He explains that where electric vehicles are concerned, continuous improvement in the lithium-ion battery technology is far more likely than a sudden change.

Consider a modern electric vehicle like the Ford Mach-E. It has a useful range of more than 400 kilometres to a charge, offers excellent acceleration and responsiveness, and is practical and roomy. The only problems are that the $50,495 starting price is roughly $10,000 more than what the average Canadian spends on a new vehicle, and that if you’re running low on battery power on a road trip, chargers are less common than gas pumps.

Now let’s take a look at a different Mustang: a 1973 Mach 1 with a 5.8L “Cleveland” V8. That car made just 177 hp if you had the two-barrel carburetor and burned 20L of fuel every 100 km. Today, Ford gets twice the fuel economy and far more performance out of the least expensive modern Mustang you can buy.

The above comparison is intended to show how the internal combustion engine has come a long way through years of industry research and development. The same thing will probably happen with the electric vehicle. As manufacturers change R&D priorities, as many have, EVs will gradually be able to eke out longer ranges from smaller battery packs, while punching out even more power. Lithium-ion technology doesn’t need a breakthrough, it needs further optimizing.

That said, resources for large-scale battery manufacturing still present their issues.

“We will need tremendous resources to support a larger EV fleet,” Gyenge says. “Cobalt is a challenge, [and] lithium carbonate prices are oscillating but generally are trending upward at the moment.”

He notes that a number of companies working on reducing the rare metals used in batteries including materials like manganese oxides and lithium iron phosphate are showing promise. It’s a challenge multiple industries are working on because improvements in battery technology, safety, cost and efficiency benefit everything from smartphones to laptops.

But where the breakthrough really needs to happen, Professor Gyenge says, is in energy storage.

According to Gyenge, infrastructure needs to experience a change that will do for energy producers what refrigeration did for farmers. Being able to harvest renewable energy long-term and store it, rather than having to generate power and use it immediately, will change the way power is used.
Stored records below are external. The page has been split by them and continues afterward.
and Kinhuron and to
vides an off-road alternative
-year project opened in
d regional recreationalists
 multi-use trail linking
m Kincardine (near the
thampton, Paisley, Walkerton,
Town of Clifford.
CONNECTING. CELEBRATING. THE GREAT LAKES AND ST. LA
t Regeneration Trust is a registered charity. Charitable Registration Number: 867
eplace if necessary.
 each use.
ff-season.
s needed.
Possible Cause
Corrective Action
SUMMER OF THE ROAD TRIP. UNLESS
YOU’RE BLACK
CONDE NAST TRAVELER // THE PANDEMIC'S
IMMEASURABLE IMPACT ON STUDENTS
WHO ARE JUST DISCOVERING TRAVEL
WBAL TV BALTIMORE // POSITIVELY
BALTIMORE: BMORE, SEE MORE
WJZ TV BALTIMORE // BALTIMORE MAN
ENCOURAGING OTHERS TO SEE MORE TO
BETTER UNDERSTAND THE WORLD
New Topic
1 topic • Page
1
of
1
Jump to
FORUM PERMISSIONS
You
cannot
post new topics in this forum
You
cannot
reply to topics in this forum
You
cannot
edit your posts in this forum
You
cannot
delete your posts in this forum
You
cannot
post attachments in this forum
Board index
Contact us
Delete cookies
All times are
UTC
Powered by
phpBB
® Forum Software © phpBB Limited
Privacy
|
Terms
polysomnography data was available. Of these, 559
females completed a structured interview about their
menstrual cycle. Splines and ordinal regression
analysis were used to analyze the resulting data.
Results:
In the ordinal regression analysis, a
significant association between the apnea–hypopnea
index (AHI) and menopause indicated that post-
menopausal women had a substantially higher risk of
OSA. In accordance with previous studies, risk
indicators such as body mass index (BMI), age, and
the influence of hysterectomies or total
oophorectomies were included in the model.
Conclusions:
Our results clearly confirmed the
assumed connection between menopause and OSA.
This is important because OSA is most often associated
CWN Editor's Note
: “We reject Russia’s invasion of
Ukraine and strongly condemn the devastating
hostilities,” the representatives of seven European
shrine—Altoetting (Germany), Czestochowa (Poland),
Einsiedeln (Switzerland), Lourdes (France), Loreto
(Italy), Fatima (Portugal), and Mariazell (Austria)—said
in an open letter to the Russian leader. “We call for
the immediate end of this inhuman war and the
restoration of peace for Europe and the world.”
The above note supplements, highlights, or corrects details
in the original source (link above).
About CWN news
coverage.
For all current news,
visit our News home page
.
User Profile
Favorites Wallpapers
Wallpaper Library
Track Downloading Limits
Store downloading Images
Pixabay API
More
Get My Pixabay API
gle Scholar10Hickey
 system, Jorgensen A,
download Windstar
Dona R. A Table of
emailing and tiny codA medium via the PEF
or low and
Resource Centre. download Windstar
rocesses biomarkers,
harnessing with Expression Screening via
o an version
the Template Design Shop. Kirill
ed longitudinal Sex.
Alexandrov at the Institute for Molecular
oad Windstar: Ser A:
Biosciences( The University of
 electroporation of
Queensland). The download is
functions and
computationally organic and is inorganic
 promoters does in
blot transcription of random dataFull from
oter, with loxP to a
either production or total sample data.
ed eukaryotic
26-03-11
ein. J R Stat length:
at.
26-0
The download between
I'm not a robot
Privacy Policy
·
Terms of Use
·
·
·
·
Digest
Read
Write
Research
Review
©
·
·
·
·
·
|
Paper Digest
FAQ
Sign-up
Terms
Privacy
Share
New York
As an example, BC Hydro currently employs energy traders, people who broker the sale of excess electricity to the U.S. Prices for this electricity varies wildly, depending on how much local consumers are using, and when there are yearly changes like spring runoff water volume.

This is where technology like the bulky iron-air battery could work, providing storage when production is high, meeting demand when consumers are looking to heat and light their houses. The same process would apply for solar power’s greater summertime productivity, and for the literal shifting winds affecting wind power.

Currently, large-scale power storage relies heavily on lithium-ion technology. As more infrastructure is built, however, using alternative batteries could ease demand on lithium resources, which then means those resources can be diverted into EV production.

That’s where companies like Gyenge’s Agora Energy Technologies comes in. The firm creates a battery that the claim is not just carbon-neutral, but carbon negative.

The batteries actually use carbon dioxide for energy storage. CO2 from any source, either pulled from the atmosphere or as an industrial by-product, can be pumped through the battery, where it is converted into high energy density liquid solution that can be stored for several months, without requiring pressurization or temperature control.

That solution can then be fed back through a battery to create energy. No CO2 is released. Instead, the by-product is carbonates, which are commercial chemicals that can be repurposed in industries like glass manufacturing.

At a time when much of the news seems bad, speaking with Professor Gyenge provided a touch of hope. No single breakthrough will help slow or stop climate change. Instead, it will be a collective effort, and some of the planet’s sharpest minds are at work on it.